Warga pesisir Pantai Malaka, Desa Malaka, Kecamatan Pemenang, Kabupaten Lombok Utara, Nusa Tenggara Barat (NTB), digegerkan oleh penemuan sesosok mayat perempuan dalam kondisi mengenaskan, Minggu (18/1/2026).
Jenazah ditemukan di tepi pantai dengan kondisi tubuh
membengkak, sebagian rusak parah, serta tangan kiri tidak ditemukan. Penemuan
tersebut pertama kali diketahui warga yang beraktivitas di sekitar pantai.
Aparat kepolisian dari Polsek Pemenang, dibantu tim SAR dan
Satpolairud Polres Lombok Utara, segera mendatangi lokasi untuk melakukan olah
tempat kejadian perkara (TKP) serta melakukan identifikasi awal.
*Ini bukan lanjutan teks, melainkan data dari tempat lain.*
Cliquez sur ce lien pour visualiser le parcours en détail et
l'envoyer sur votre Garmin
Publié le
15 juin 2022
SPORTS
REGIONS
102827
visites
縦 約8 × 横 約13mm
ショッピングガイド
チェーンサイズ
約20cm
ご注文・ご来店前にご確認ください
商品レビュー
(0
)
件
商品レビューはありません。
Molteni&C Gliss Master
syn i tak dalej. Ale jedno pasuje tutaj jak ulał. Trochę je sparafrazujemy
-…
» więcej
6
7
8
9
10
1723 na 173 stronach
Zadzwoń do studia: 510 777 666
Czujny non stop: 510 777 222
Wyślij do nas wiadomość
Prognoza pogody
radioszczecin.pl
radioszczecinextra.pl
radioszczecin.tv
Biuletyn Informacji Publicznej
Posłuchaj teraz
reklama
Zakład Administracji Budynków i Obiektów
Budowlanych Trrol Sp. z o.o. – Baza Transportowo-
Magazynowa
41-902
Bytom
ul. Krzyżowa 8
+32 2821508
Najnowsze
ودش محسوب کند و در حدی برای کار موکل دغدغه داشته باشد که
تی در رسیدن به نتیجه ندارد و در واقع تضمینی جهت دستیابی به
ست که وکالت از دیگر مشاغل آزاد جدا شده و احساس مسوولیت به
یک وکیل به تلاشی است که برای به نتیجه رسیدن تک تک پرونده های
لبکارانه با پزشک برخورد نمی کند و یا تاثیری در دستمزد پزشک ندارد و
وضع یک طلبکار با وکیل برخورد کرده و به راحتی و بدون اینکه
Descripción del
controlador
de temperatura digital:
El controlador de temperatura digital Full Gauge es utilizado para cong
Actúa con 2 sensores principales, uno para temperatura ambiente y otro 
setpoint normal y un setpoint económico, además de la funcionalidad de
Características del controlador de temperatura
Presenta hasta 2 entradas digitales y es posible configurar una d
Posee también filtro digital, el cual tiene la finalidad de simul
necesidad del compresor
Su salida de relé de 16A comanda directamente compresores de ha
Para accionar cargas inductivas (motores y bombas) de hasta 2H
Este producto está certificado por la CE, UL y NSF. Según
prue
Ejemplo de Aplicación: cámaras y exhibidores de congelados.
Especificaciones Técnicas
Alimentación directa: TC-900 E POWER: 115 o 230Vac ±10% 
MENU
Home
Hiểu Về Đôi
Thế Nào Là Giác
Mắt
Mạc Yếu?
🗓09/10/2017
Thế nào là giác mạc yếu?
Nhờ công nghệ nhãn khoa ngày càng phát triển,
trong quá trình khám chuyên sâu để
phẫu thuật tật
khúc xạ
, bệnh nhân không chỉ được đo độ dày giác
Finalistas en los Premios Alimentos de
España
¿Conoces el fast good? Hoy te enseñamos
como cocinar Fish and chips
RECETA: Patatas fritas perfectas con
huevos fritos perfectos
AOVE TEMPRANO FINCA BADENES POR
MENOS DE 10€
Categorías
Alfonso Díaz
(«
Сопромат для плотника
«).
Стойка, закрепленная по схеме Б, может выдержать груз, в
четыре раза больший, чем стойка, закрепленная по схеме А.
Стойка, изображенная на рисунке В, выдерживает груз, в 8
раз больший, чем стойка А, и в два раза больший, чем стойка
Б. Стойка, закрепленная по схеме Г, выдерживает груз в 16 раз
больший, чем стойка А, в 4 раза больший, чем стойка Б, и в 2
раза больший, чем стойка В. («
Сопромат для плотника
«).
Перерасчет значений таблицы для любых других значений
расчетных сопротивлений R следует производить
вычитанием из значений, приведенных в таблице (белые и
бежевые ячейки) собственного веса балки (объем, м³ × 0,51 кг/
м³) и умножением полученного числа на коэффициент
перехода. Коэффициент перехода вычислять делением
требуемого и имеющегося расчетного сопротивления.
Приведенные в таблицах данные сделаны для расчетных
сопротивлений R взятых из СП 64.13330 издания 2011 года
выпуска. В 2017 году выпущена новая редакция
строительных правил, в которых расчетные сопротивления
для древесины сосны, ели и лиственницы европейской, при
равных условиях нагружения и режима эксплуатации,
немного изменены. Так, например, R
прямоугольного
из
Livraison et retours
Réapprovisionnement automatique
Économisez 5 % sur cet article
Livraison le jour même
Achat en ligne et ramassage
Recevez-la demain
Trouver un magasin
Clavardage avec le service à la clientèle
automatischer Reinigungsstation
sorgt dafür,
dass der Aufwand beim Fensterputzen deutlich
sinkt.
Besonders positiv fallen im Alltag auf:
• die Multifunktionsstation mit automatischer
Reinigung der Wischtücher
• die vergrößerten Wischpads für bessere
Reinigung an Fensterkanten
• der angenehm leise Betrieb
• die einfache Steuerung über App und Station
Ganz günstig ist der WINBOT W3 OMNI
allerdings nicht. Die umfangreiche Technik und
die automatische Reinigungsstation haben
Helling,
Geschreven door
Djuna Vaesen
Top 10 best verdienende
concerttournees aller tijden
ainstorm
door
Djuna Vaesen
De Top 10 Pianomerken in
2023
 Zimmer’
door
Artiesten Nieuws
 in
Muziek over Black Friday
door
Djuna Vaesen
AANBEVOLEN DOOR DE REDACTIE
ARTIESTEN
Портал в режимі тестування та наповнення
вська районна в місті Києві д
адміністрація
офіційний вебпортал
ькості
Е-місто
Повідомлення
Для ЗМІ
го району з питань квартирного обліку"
Selanjutnya,
jenazah dievakuasi ke RS Bhayangkara Mataram untuk dilakukan autopsi.
Seorang warga setempat, Anwar, mengatakan penemuan mayat ini
berawal dari keresahan warga dan pedagang pantai yang sebelumnya mendengar
kabar adanya orang hilang. Menurutnya, keluarga korban diketahui sudah beberapa
hari mendatangi kawasan Pantai Malaka dan Teluk Nare untuk melakukan pencarian.
“Temannya tadi ada di sini, nangis. Katanya perempuan, dilihat dari gelangnya,”
ujar Anwar.
Warga menduga korban merupakan perempuan asal Surabaya, Jawa
Timur, setelah sejumlah orang yang disebut keluarga dan teman korban terlihat
berada di lokasi. Namun, hingga kini, polisi belum mengonfirmasi identitas
korban secara resmi.
Anwar juga mengungkapkan kondisi jenazah saat ditemukan
sangat memprihatinkan. Selain kehilangan tangan kiri, kondisi kulit korban
disebut sudah rusak dan tubuh dalam keadaan membesar. Saat ditemukan, korban
masih mengenakan pakaian dalam, sedangkan sebuah bra ditemukan sekitar 10 meter
dari lokasi.
Untuk mendalami kasus ini, Polda NTB menurunkan dua ekor
anjing pelacak (K9) guna membantu penyelidikan dan menelusuri kemungkinan
adanya unsur tindak pidana atau penyebab lain, seperti kecelakaan atau faktor alam.
Aparat juga melakukan sterilisasi area pantai guna
menghindari kerumunan warga dan menjaga penyelidikan. Autopsi di RS Bhayangkara
Mataram diharapkan dapat mengungkap penyebab kematian, perkiraan waktu
meninggal, serta memastikan identitas korban secara forensik.
Hingga berita ini diturunkan, kepolisian masih menunggu
hasil autopsi sebelum memberikan keterangan resmi terkait kronologi dan
identitas korban. Aparat mengimbau masyarakat yang memiliki informasi relevan
agar segera melapor guna membantu proses penyelidikan.